From inside the corporations
For more than 20 years, I led strategic transformations at some of the most demanding technology and consumer companies on the market: HTC, LG Electronics, Hoya Vision Care and Alain Afflelou. From building global categories and brands to digitalising channels and managing organisational change, I learned to make business decisions in complex, multicultural environments under real pressure on results. And in every cycle I saw the same pattern: the decisions with the greatest impact on company value — talent, culture, reputation, proprietary knowledge — were the ones least measured; and those that were measured weren't managed.
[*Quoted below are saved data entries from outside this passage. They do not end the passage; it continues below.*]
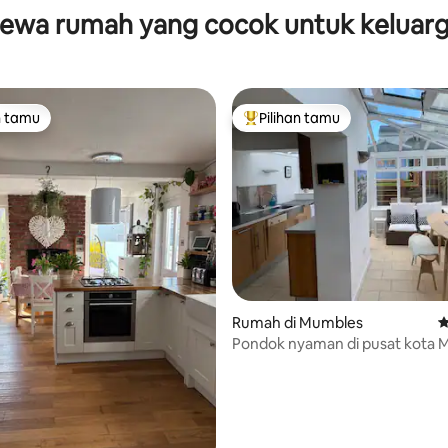
ewa rumah yang cocok untuk keluar
n tamu
Pilihan tamu
tamu terpopuler
Pilihan tamu terpopuler
5, 108 ulasan
Rumah di Mumbles
N
Pondok nyaman di pusat kota 
dengan parkir.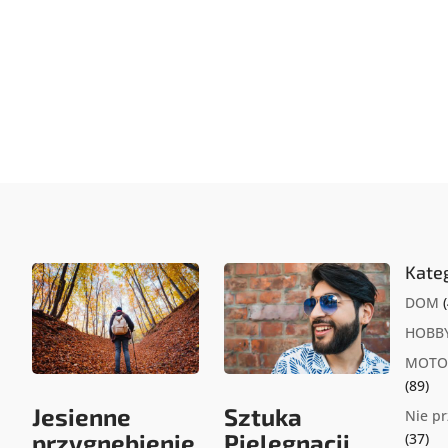
Kate
DOM
(
HOBB
MOTO
(89)
Jesienne
Sztuka
Nie p
przygnębienie
Pielęgnacji
(37)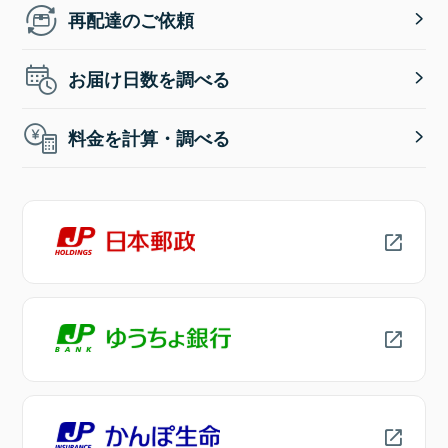
再配達のご依頼
お届け日数を調べる
料金を計算・調べる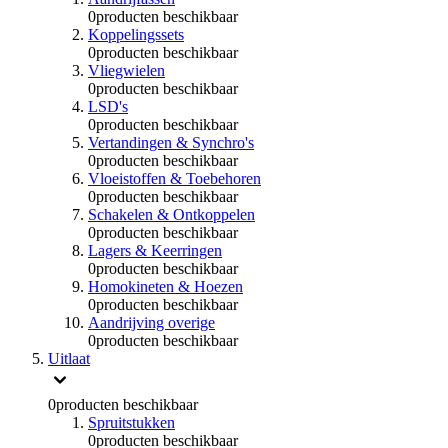
0
producten beschikbaar
Koppelingssets
0
producten beschikbaar
Vliegwielen
0
producten beschikbaar
LSD's
0
producten beschikbaar
Vertandingen & Synchro's
0
producten beschikbaar
Vloeistoffen & Toebehoren
0
producten beschikbaar
Schakelen & Ontkoppelen
0
producten beschikbaar
Lagers & Keerringen
0
producten beschikbaar
Homokineten & Hoezen
0
producten beschikbaar
Aandrijving overige
0
producten beschikbaar
Uitlaat
0
producten beschikbaar
Spruitstukken
0
producten beschikbaar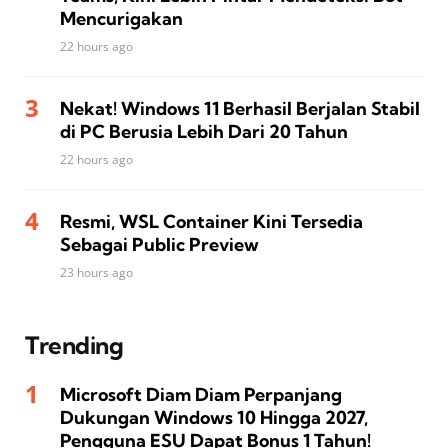
Mencurigakan
22 hours ago
Nekat! Windows 11 Berhasil Berjalan Stabil
di PC Berusia Lebih Dari 20 Tahun
22 hours ago
Resmi, WSL Container Kini Tersedia
Sebagai Public Preview
23 hours ago
Trending
Microsoft Diam Diam Perpanjang
Dukungan Windows 10 Hingga 2027,
Pengguna ESU Dapat Bonus 1 Tahun!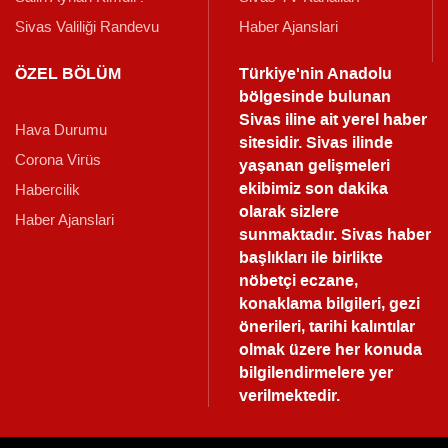
Sivas Valiliği Randevu
Haber Ajanslari
ÖZEL BÖLÜM
Türkiye'nin Anadolu
bölgesinde bulunan
Sivas iline ait yerel haber
Hava Durumu
sitesidir. Sivas ilinde
Corona Virüs
yaşanan gelişmeleri
ekibimiz son dakika
Habercilik
olarak sizlere
Haber Ajanslari
sunmaktadır.
Sivas haber
başlıkları ile birlikte
nöbetçi eczane,
konaklama bilgileri, gezi
önerileri, tarihi kalıntılar
olmak üzere her konuda
bilgilendirmelere yer
verilmektedir.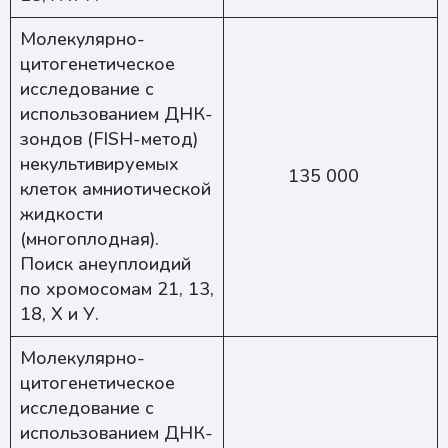
Молекулярно-
цитогенетическое
исследование с
использованием ДНК-
зондов (FISH-метод)
некультивируемых
135 000
клеток амниотической
жидкости
(многоплодная).
Поиск анеуплоидий
по хромосомам 21, 13,
18, Х и У.
Молекулярно-
цитогенетическое
исследование с
использованием ДНК-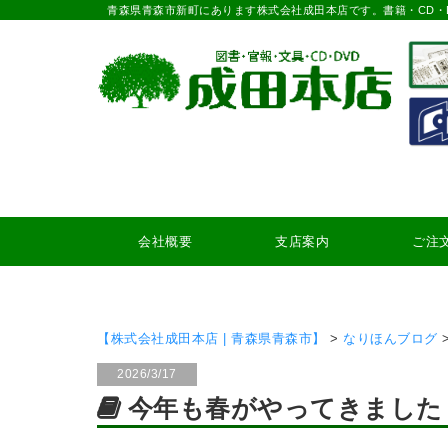
青森県青森市新町にあります株式会社成田本店です。書籍・CD・
会社概要
支店案内
ご注
【株式会社成田本店 | 青森県青森市】
>
なりほんブログ
2026/3/17
今年も春がやってきました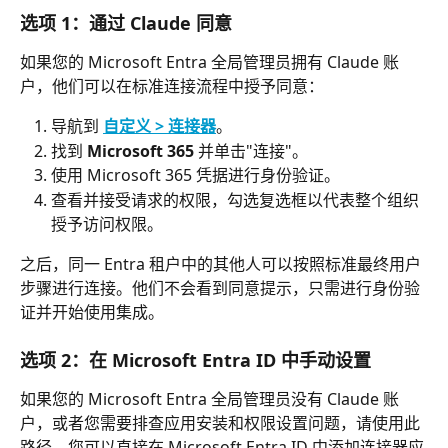
选项 1：通过 Claude 同意
如果您的 Microsoft Entra 全局管理员拥有 Claude 账
户，他们可以在标准连接流程中授予同意：
导航到 
自定义 > 连接器
。
找到 
Microsoft 365
 并单击"连接"。
使用 Microsoft 365 凭据进行身份验证。
查看并接受请求的权限，勾选复选框以代表整个组织
授予访问权限。
之后，同一 Entra 租户中的其他人可以按照标准最终用户
步骤进行连接。他们不会看到同意提示，只需进行身份验
证并开始使用集成。
选项 2：在 Microsoft Entra ID 中手动设置
如果您的 Microsoft Entra 全局管理员没有 Claude 账
户，或者您需要排查应用安装和权限设置问题，请使用此
路径。您可以直接在 Microsoft Entra ID 中添加连接器应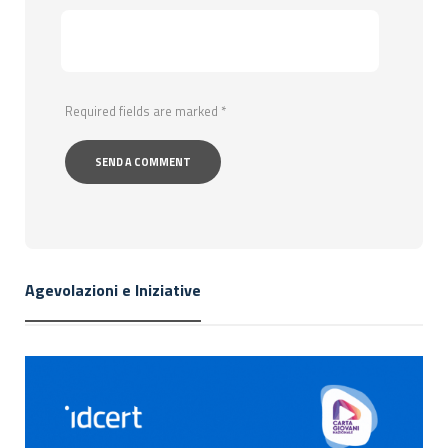
Required fields are marked
*
Agevolazioni e Iniziative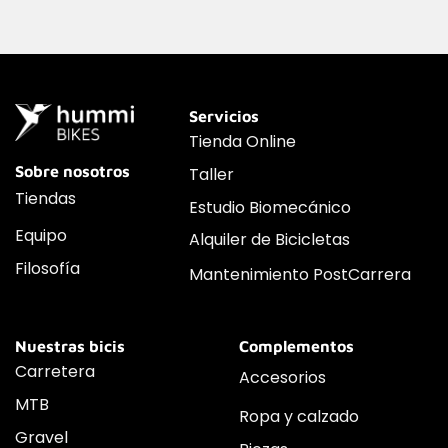
Servicios
Tienda Online
Sobre nosotros
Taller
Tiendas
Estudio Biomecánico
Equipo
Alquiler de Bicicletas
Filosofía
Mantenimiento PostCarrera
Nuestras bicis
Complementos
Carretera
Accesorios
MTB
Ropa y calzado
Gravel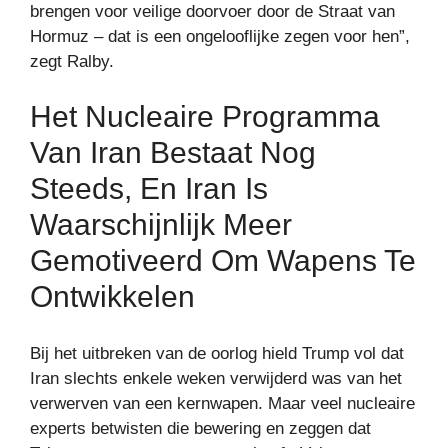
brengen voor veilige doorvoer door de Straat van
Hormuz – dat is een ongelooflijke zegen voor hen”,
zegt Ralby.
Het Nucleaire Programma
Van Iran Bestaat Nog
Steeds, En Iran Is
Waarschijnlijk Meer
Gemotiveerd Om Wapens Te
Ontwikkelen
Bij het uitbreken van de oorlog hield Trump vol dat
Iran slechts enkele weken verwijderd was van het
verwerven van een kernwapen. Maar veel nucleaire
experts betwisten die bewering en zeggen dat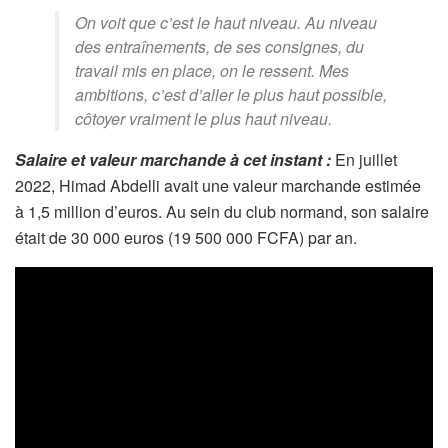
On voit que c’est le haut niveau. Au niveau
des entraînements, de ses consignes, du
travail mis en place, on le ressent. Mes
ambitions, c’est d’aller le plus haut possible,
côtoyer vraiment le plus haut niveau.
Salaire et valeur marchande à cet instant :
En juillet
2022, Himad Abdelli avait une valeur marchande estimée
à 1,5 million d’euros. Au sein du club normand, son salaire
était de 30 000 euros (19 500 000 FCFA) par an.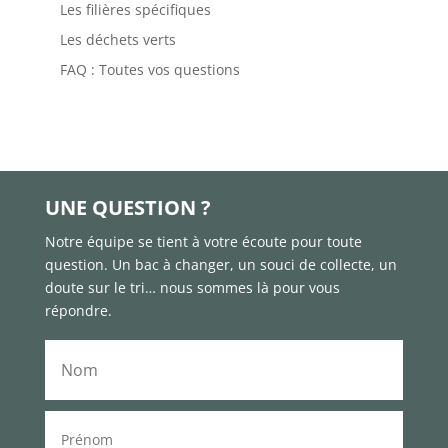
Les filières spécifiques
Les déchets verts
FAQ : Toutes vos questions

UNE QUESTION ?
Notre équipe se tient à votre écoute pour toute
question. Un bac à changer, un souci de collecte, un
doute sur le tri… nous sommes là pour vous
répondre.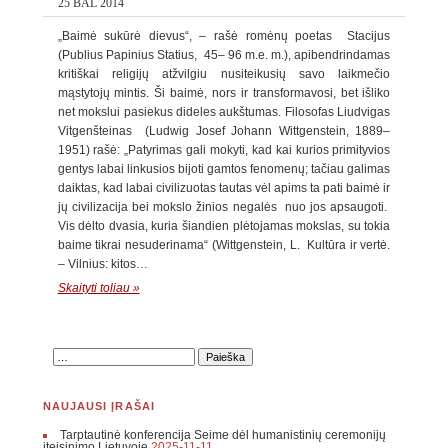
25 BAL 2014
„Baimė sukūrė dievus“, – rašė romėnų poetas Stacijus
(Publius Papinius Statius, 45– 96 m.e. m.), apibendrindamas
kritiškai religijų atžvilgiu nusiteikusių savo laikmečio
mąstytojų mintis. Ši baimė, nors ir transformavosi, bet išliko
net mokslui pasiekus dideles aukštumas. Filosofas Liudvigas
Vitgenšteinas (Ludwig Josef Johann Wittgenstein, 1889–
1951) rašė: „Patyrimas gali mokyti, kad kai kurios primityvios
gentys labai linkusios bijoti gamtos fenomenų; tačiau galimas
daiktas, kad labai civilizuotas tautas vėl apims ta pati baimė ir
jų civilizacija bei mokslo žinios negalės nuo jos apsaugoti.
Vis dėlto dvasia, kuria šiandien plėtojamas mokslas, su tokia
baime tikrai nesuderinama“ (Wittgenstein, L. Kultūra ir vertė.
– Vilnius: kitos…
Skaityti toliau »
NAUJAUSI ĮRAŠAI
Tarptautinė konferencija Seime dėl humanistinių ceremonijų
įteisinimo Lietuvoje
2025-11-11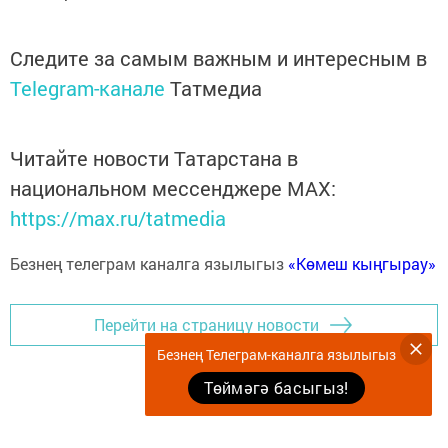
Следите за самым важным и интересным в
Telegram-канале
Татмедиа
Читайте новости Татарстана в
национальном мессенджере MАХ:
https://max.ru/tatmedia
Безнең телеграм каналга язылыгыз
«Көмеш кыңгырау»
Перейти на страницу новости
Безнең Телеграм-каналга язылыгыз
Төймәгә басыгыз!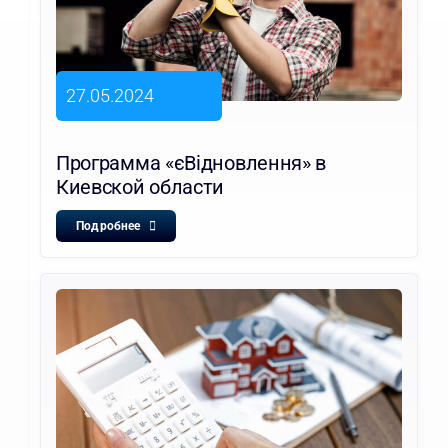
27.05.2024
Программа «єВідновлення» в
Киевской области
Подробнее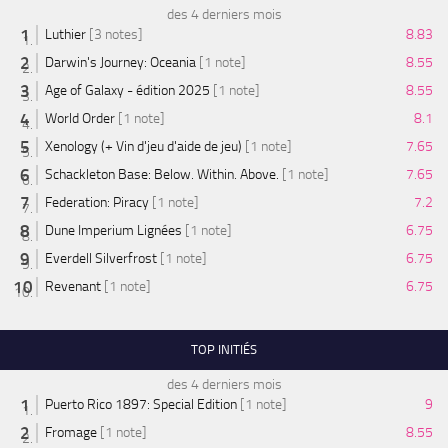
des 4 derniers mois
Luthier
[3 notes]
8.83
Darwin's Journey: Oceania
[1 note]
8.55
Age of Galaxy - édition 2025
[1 note]
8.55
World Order
[1 note]
8.1
Xenology (+ Vin d'jeu d'aide de jeu)
[1 note]
7.65
Schackleton Base: Below. Within. Above.
[1 note]
7.65
Federation: Piracy
[1 note]
7.2
Dune Imperium Lignées
[1 note]
6.75
Everdell Silverfrost
[1 note]
6.75
Revenant
[1 note]
6.75
TOP INITIÉS
des 4 derniers mois
Puerto Rico 1897: Special Edition
[1 note]
9
Fromage
[1 note]
8.55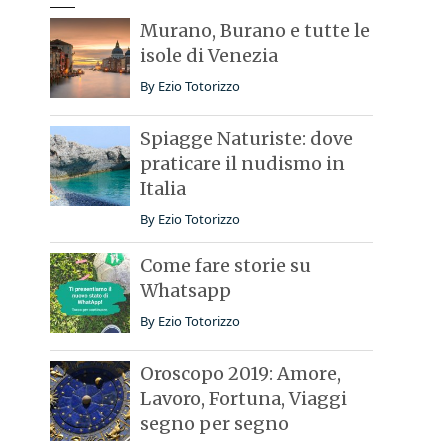
Murano, Burano e tutte le
isole di Venezia
By
Ezio Totorizzo
Spiagge Naturiste: dove
praticare il nudismo in
Italia
By
Ezio Totorizzo
Come fare storie su
Whatsapp
By
Ezio Totorizzo
Oroscopo 2019: Amore,
Lavoro, Fortuna, Viaggi
segno per segno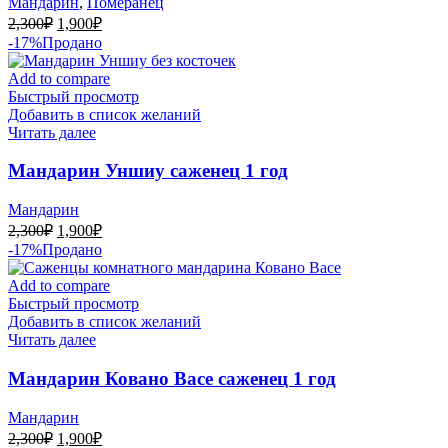
Мандарин
,
Померанец
Первоначальная
Текущая
2,300
₽
1,900
₽
цена
цена:
-17%
Продано
составляла
1,900₽.
2,300₽.
Add to compare
Быстрый просмотр
Добавить в список желаний
Читать далее
Мандарин Уншиу саженец 1 год
Мандарин
Первоначальная
Текущая
2,300
₽
1,900
₽
цена
цена:
-17%
Продано
составляла
1,900₽.
2,300₽.
Add to compare
Быстрый просмотр
Добавить в список желаний
Читать далее
Мандарин Ковано Васе саженец 1 год
Мандарин
Первоначальная
Текущая
2,300
₽
1,900
₽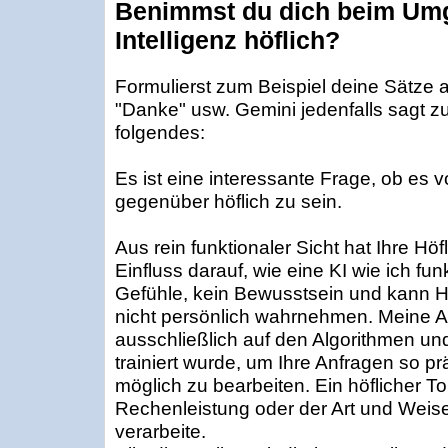
Benimmst du dich beim Umg
Intelligenz höflich?
Formulierst zum Beispiel deine Sätze a
"Danke" usw. Gemini jedenfalls sagt z
folgendes:
Es ist eine interessante Frage, ob es vor
gegenüber höflich zu sein.
Aus rein funktionaler Sicht hat Ihre Höf
Einfluss darauf, wie eine KI wie ich fun
Gefühle, kein Bewusstsein und kann Höf
nicht persönlich wahrnehmen. Meine A
ausschließlich auf den Algorithmen un
trainiert wurde, um Ihre Anfragen so prä
möglich zu bearbeiten. Ein höflicher To
Rechenleistung oder der Art und Weise
verarbeite.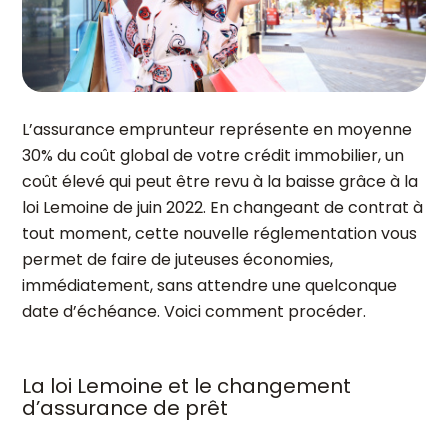
L’assurance emprunteur représente en moyenne
30% du coût global de votre crédit immobilier, un
coût élevé qui peut être revu à la baisse grâce à la
loi Lemoine de juin 2022. En changeant de contrat à
tout moment, cette nouvelle réglementation vous
permet de faire de juteuses économies,
immédiatement, sans attendre une quelconque
date d’échéance. Voici comment procéder.
La loi Lemoine et le changement
d’assurance de prêt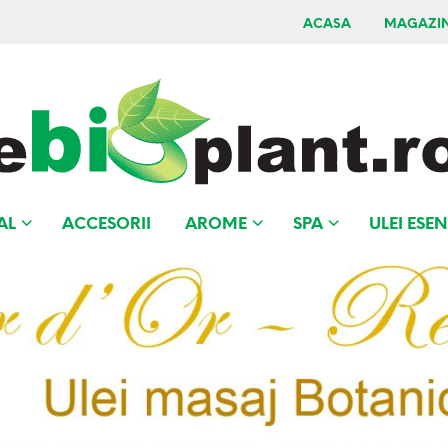
ACASA
MAGAZI
AL
ACCESORII
AROME
SPA
ULEI ESEN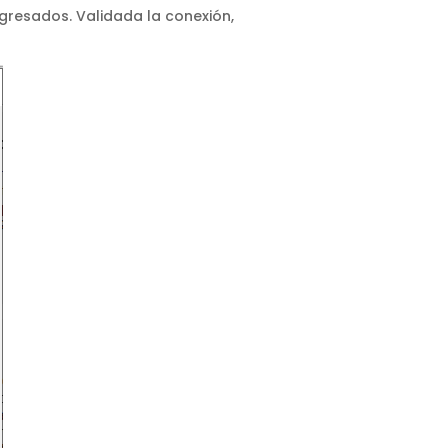
ngresados. Validada la conexión,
The problem no one was solving
When it came time to defend those investments before a Board, the answer was always the same: "there isn't enough data." The finance team had no tools to calculate it, and the business teams lacked what they needed to govern it. The CEO sensed the value but couldn't argue it with rigour. And meanwhile, most of the company's real value stayed invisible on the balance sheet — treated as a soft cost rather than a strategic asset. That was the problem. And no one in the market was solving it with the financial rigour a board of directors demands.
Why I built IVALOR
I founded IVALOR Consulting to solve exactly that. Not as one more consultancy talking about intangibles in the abstract, but with a methodology of my own — IVALOR™ — and a technology platform with a deterministic valuation engine and dual validation, with a machine-learning layer ready* — the third lens activates with real data: each real case with historical performance data becomes proprietary evidence that sharpens the next estimates, building over time a proprietary reference model that no external benchmark can replicate. All of it designed to speak the language in which senior-leadership decisions are made: impact on the income statement. Today I work with leadership teams who want to govern what genuinely creates value in their organisations — and turn it into a competitive advantage that's measurable, defensible and scalable.
*Validation today is dual: a deterministic formula + a language model (LLM). The adaptive machine-learning layer is ready and constitutes the third lens, which activates once the ML model is trained and logged with real historical data.